→ Work to complete
Show me every line in the listing that has the word "الورنيش".

→ Material provided

____________

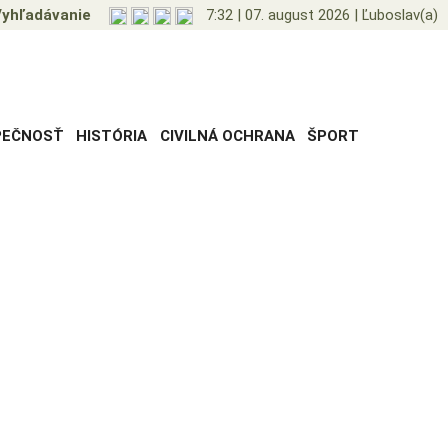
yhľadávanie
7:32
|
07. august 2026
|
Ľuboslav(a)
PEČNOSŤ
HISTÓRIA
CIVILNÁ OCHRANA
ŠPORT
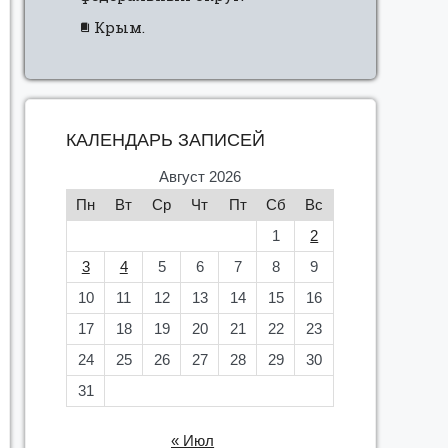
Крым.
КАЛЕНДАРЬ ЗАПИСЕЙ
Август 2026
Пн
Вт
Ср
Чт
Пт
Сб
Вс
1
2
3
4
5
6
7
8
9
10
11
12
13
14
15
16
17
18
19
20
21
22
23
24
25
26
27
28
29
30
31
« Июл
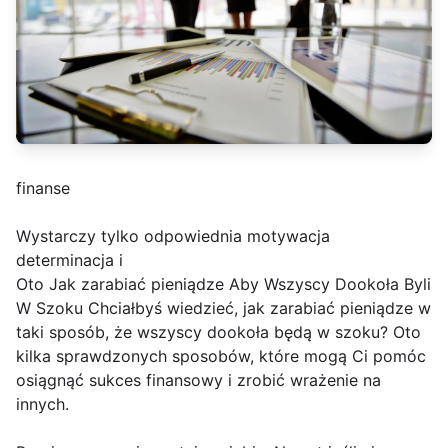
finanse
Wystarczy tylko odpowiednia motywacja
determinacja i
Oto Jak zarabiać pieniądze Aby Wszyscy Dookoła Byli
W Szoku Chciałbyś wiedzieć, jak zarabiać pieniądze w
taki sposób, że wszyscy dookoła będą w szoku? Oto
kilka sprawdzonych sposobów, które mogą Ci pomóc
osiągnąć sukces finansowy i zrobić wrażenie na
innych.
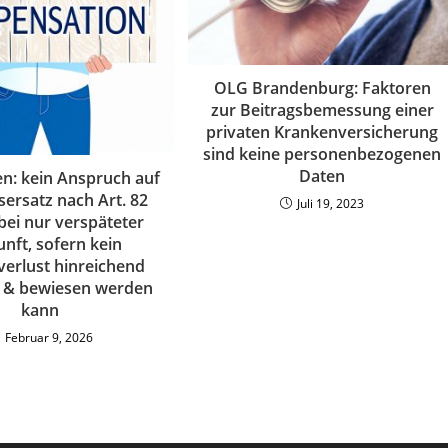
OLG Brandenburg: Faktoren
zur Beitragsbemessung einer
privaten Krankenversicherung
sind keine personenbezogenen
Daten
n: kein Anspruch auf
ersatz nach Art. 82
Juli 19, 2023
ei nur verspäteter
nft, sofern kein
verlust hinreichend
t & bewiesen werden
kann
Februar 9, 2026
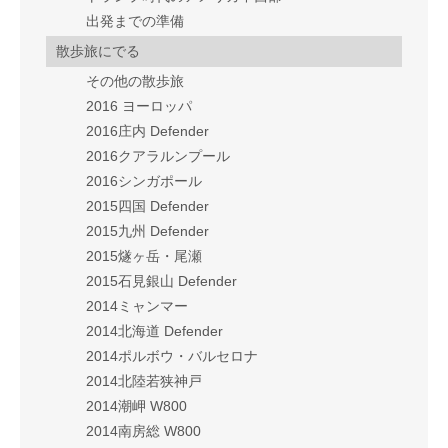
出発までの準備
散歩旅にでる
その他の散歩旅
2016 ヨーロッパ
2016庄内 Defender
2016クアラルンプール
2016シンガポール
2015四国 Defender
2015九州 Defender
2015燧ヶ岳・尾瀬
2015石見銀山 Defender
2014ミャンマー
2014北海道 Defender
2014ポルボウ・バルセロナ
2014北陸若狭神戸
2014潮岬 W800
2014南房総 W800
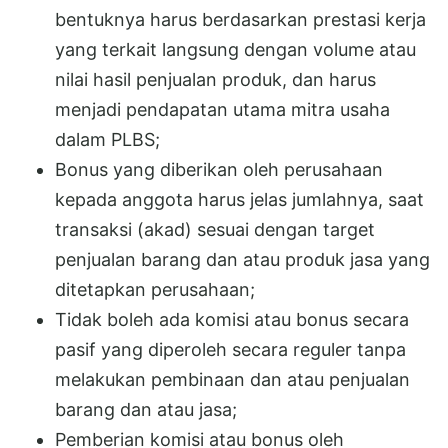
bentuknya harus berdasarkan prestasi kerja
yang terkait langsung dengan volume atau
nilai hasil penjualan produk, dan harus
menjadi pendapatan utama mitra usaha
dalam PLBS;
Bonus yang diberikan oleh perusahaan
kepada anggota harus jelas jumlahnya, saat
transaksi (akad) sesuai dengan target
penjualan barang dan atau produk jasa yang
ditetapkan perusahaan;
Tidak boleh ada komisi atau bonus secara
pasif yang diperoleh secara reguler tanpa
melakukan pembinaan dan atau penjualan
barang dan atau jasa;
Pemberian komisi atau bonus oleh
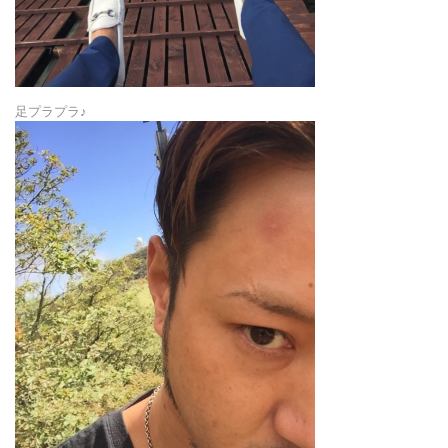
足プラプラ♪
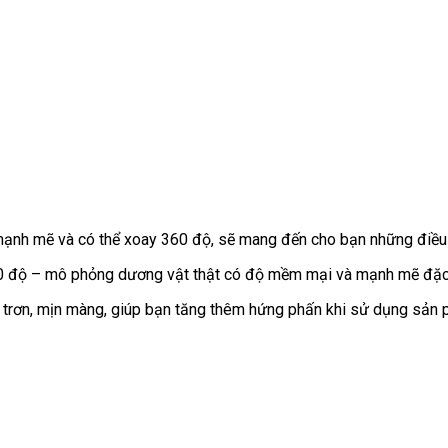
 mạnh mẽ
gần
và
xưởng
có thể xoay 360 độ
Úc
,
miễn
sẽ mang đến cho bạn
xách
những điều 
nhất
phí
tay
0 độ – mô phỏng dương vật thật có độ mềm mại
theo
và mạnh mẽ đặc 
yêu
trơn
Lazada
, mịn màng
tiết
, giúp bạn tăng thêm hứng phấn khi sử dụng sản 
cầu
kiệm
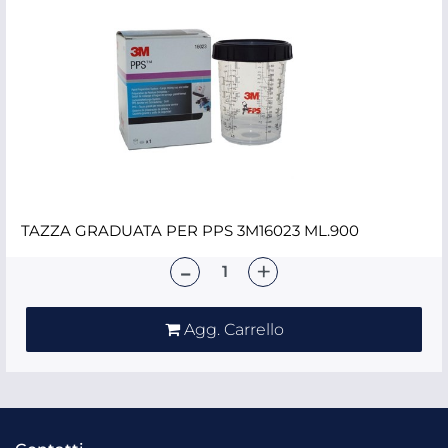
TAZZA GRADUATA PER PPS 3M16023 ML.900
Quantità
Agg. Carrello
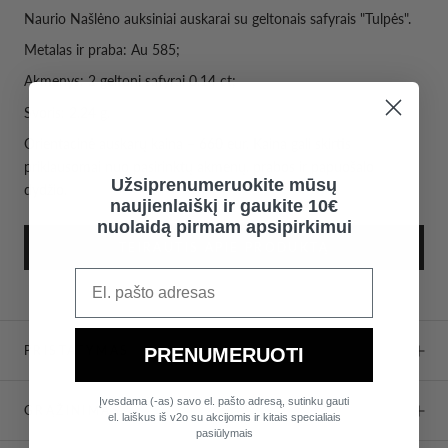
Naurio Našlėno auksiniai auskarai su geltonais safyrais "Tulpės".
Metalas ir praba: Au 585;
Akmenys: 2 geltoni safyrai 0.14 ct;
Svoris: 2,24 g.
Orientacinė auskarų kaina – 660 eur. Kaina gali skirtis
priklausomai nuo pasirinktų akmenų, prabos ir papuošalo
Užsiprenumeruokite mūsų
dydžio.
naujienlaiškį ir gaukite 10€
nuolaidą pirmam apsipirkimui
TEIRAUTIS APIE PRODUKTĄ
PRISTATYMAS
PRENUMERUOTI
Įvesdama (-as) savo el. pašto adresą, sutinku gauti
GRĄŽINIMAS
el. laiškus iš v2o su akcijomis ir kitais specialiais
pasiūlymais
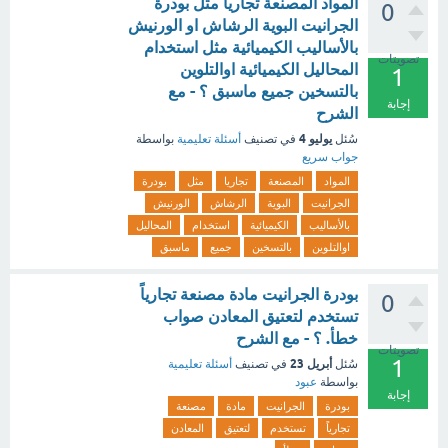
المواد المصنعة تجاريا مثل بودرة
0
الجرانيت البوية الرشاش او الورنيش
بالأساليب الكيميائية مثل استخدام
تصويتات
المحاليل الكيميائية اوالتلوين
1
بالتسخين جميع ماسبق ؟ - مع
إجابة
الشرح
يوليو 4
سُئل
في تصنيف
أسئلة تعليمية
بواسطة
جواب سريع
المواد
المصنعة
تجاريا
مثل
بودرة
الجرانيت
البوية
الرشاش
الورنيش
بالأساليب
الكيميائية
استخدام
المحاليل
اوالتلوين
بالتسخين
جميع
ماسبق
بودرة الجرانيت مادة مصنعة تجارياً
0
تستخدم لتعتيق المعادن صواب
خطأ. ؟ - مع الشرح
تصويتات
1
أبريل 23
سُئل
في تصنيف
أسئلة تعليمية
بواسطة
عبود
إجابة
بودرة
الجرانيت
مادة
مصنعة
تجارياً
تستخدم
لتعتيق
المعادن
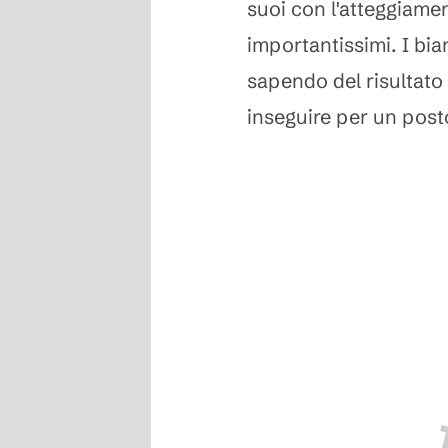
suoi con l'atteggiamen
importantissimi. I bi
sapendo del risultato
inseguire per un pos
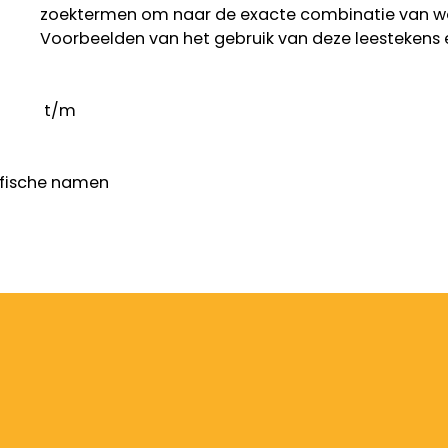
zoektermen om naar de exacte combinatie van w
Voorbeelden van het gebruik van deze leestekens 
t/m
fische namen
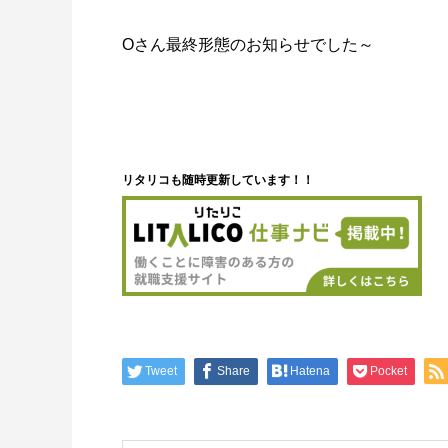
Oさん最終形態のお知らせでした～
リタリコも随時更新しています！！
Tweet
Share
Hatena
Pocket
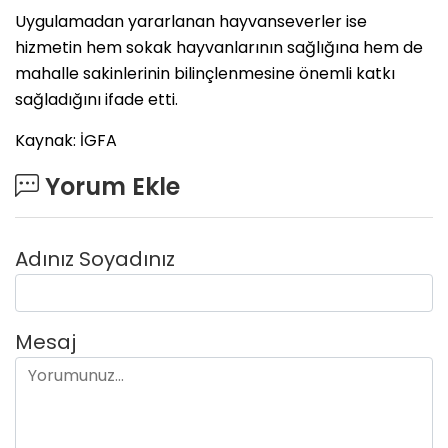
Uygulamadan yararlanan hayvanseverler ise
hizmetin hem sokak hayvanlarının sağlığına hem de
mahalle sakinlerinin bilinçlenmesine önemli katkı
sağladığını ifade etti.
Kaynak: İGFA
Yorum Ekle
Adınız Soyadınız
Mesaj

____________

→ Task result
الجرانيت البوية الرشاش او الورنيش
الورنيش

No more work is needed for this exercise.